Startup Lifecycle: 6 Things To Do After Ideation

Rubicon is over a decade old. We’ve seen a lot of mishaps, solved a lot of problems, and worked with plenty of entrepreneurs to understand some of the biggest pitfalls. After reflecting on some of the biggest mistakes, we’re sharing six things to do after ideation.

  1. Crunch the numbers.

We’ve seen it time and time again. An entrepreneur has a great idea but no back of the envelope financial model. An idea might be fantastic, but without the numbers to back it up, founders risk going into massive debt without any return. Don’t get us wrong, we understand that sometimes debt is crucial to making the company work; but, if you can’t pay off the long term debt balloon payment when it is due because the company isn’t generating any revenue, not good. This is one of the biggest reasons that startups fail. You need the numbers on your side.

The fundamental metrics must work for the company to get off the ground. Ask yourself this question: do the numbers work? Sit down and crunch them. It can be as simple as: (1) how much will it cost to produce; (2) how much will we charge; (3) how much do I pay myself; and (4) how much will it cost to put it on the market? If the returns will allow you to keep the lights on, run with it.

  1.   Build a Prototype.

Another common mistake is that some founders jump in too quickly without testing a minimum viable product. Your idea might be revolutionary, but you need the market’s validation. Interview your potential customer target market and ask them: What do you think? How can this be better?

One of our clients built a software solution for special ed in schools. Before the founder launched the product, he cobbled together a makeshift database and tested it in actual, real-life schools. Teachers loved it, provided feedback, and helped him build a viable tool.

Too many entrepreneurs think the market wants something, but forget to ask if their solution actually solves the problems they are trying to fix.

Build a prototype, test it, and iterate.

  1.   Check Employment Agreements.

If you’re moonlighting – working at your prior employer and working on your idea on the side – check your employment agreements to make sure your idea is truly YOURS.

Particularly if your idea is similar to your current company (e.g. your data analyst at a grocery chain and your idea is to aggregate data for all grocery stores), you might run into some issues. Meaning, your employer could own the IP rights and possibly the whole idea.
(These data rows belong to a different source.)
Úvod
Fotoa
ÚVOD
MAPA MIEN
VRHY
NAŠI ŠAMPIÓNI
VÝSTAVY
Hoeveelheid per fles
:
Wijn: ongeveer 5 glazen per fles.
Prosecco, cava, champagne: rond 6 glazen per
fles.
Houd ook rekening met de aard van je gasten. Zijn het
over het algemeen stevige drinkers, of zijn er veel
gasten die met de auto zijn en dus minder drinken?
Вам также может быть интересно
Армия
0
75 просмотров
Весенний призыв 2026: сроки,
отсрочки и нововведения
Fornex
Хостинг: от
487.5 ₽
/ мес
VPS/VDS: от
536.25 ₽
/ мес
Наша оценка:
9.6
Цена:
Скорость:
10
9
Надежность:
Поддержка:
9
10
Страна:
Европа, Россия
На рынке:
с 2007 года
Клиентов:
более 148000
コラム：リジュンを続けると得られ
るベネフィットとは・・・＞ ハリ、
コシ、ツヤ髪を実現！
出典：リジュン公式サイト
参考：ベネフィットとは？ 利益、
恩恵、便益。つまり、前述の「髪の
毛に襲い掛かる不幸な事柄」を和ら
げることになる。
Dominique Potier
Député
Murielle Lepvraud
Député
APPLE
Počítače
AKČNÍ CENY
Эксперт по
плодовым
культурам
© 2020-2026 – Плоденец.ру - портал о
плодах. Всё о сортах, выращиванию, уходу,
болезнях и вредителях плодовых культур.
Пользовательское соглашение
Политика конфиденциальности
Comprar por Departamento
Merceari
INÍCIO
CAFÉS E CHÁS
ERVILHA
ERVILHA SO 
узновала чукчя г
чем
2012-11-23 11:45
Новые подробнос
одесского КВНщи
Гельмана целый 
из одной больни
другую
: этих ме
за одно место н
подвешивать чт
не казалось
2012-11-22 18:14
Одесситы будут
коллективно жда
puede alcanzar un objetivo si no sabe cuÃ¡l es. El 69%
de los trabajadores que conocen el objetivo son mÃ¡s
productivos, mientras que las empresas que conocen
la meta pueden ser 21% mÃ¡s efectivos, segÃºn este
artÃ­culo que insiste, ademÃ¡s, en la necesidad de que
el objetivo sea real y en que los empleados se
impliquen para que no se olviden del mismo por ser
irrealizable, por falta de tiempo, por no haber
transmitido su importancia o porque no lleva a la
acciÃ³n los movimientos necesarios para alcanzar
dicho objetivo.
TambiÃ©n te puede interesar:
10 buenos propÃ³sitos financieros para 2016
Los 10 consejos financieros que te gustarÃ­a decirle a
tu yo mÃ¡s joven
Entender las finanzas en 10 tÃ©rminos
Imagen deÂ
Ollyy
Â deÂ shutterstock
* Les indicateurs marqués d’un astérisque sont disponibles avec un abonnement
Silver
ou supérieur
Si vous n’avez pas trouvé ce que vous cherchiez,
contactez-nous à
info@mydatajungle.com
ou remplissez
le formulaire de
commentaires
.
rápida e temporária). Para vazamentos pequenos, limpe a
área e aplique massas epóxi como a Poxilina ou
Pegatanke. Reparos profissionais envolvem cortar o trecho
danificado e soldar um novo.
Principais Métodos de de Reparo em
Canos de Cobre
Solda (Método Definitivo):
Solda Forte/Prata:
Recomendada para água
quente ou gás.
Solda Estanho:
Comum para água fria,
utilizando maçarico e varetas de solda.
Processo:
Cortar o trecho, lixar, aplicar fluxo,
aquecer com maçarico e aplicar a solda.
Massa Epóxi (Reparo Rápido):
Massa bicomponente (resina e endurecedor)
There are ways around this, like waivers and resignations, but consult with a lawyer first to understand your options.

  1.  Share Your Idea.

A falsity that entrepreneurs are told is to not share their ideas. Ideas themselves do not have much value, instead it is the execution of the idea that can be the big money maker.

We encourage our clients to tell everyone and get solid feedback to build off of and improve from. This goes back to prototyping: you need customer feedback to validate the market’s need for your product or service.

Another thing we see entrepreneurs do wrong is make everyone and their mother sign NDAs. It is just NOT necessary. Not everyone is out to destroy your idea. Most people will want to help. Consult with a lawyer about when it is appropriate to execute NDAs, but know that most of the time it is not necessary.

Share your idea far and wide. You will be inspired by the things you learn.

  1.  Assign IP to the Company.

This is a huge DO. What is the DON’T? DON’T let your anyone have the rights to IP by failing to assign all IP to the company. Failing to assign IP can become extremely costly in the long run.

Short term, you may be able to persuade your IP holder with a six pack of beer. Most of the time, this becomes super ugly, especially at investment stages when the IP is your most valuable asset and your former co-founder has huge leverage. Take Snap for example, a previous co-founder sued and ran to the bank with $157.5 million.

Lesson learned: assign all of the IP rights to the company and don’t let individuals run away with it. When things get ugly, they will get real ugly.

  1.  Talk to a Startup Lawyer.

We understand that most founders don’t have the money to talk with a lawyer at the onset; however, something that founders don’t realize is that most startup lawyers will talk for free during an initial meetup. Invite a lawyer out for coffee and ask about must dos, like: incorporation, filing a trademark, and how to assign IP to the company.

The point is, you will need to hire a lawyer in the future. Go to coffee, ask some questions, and find the lawyer that will best fit your needs down the road.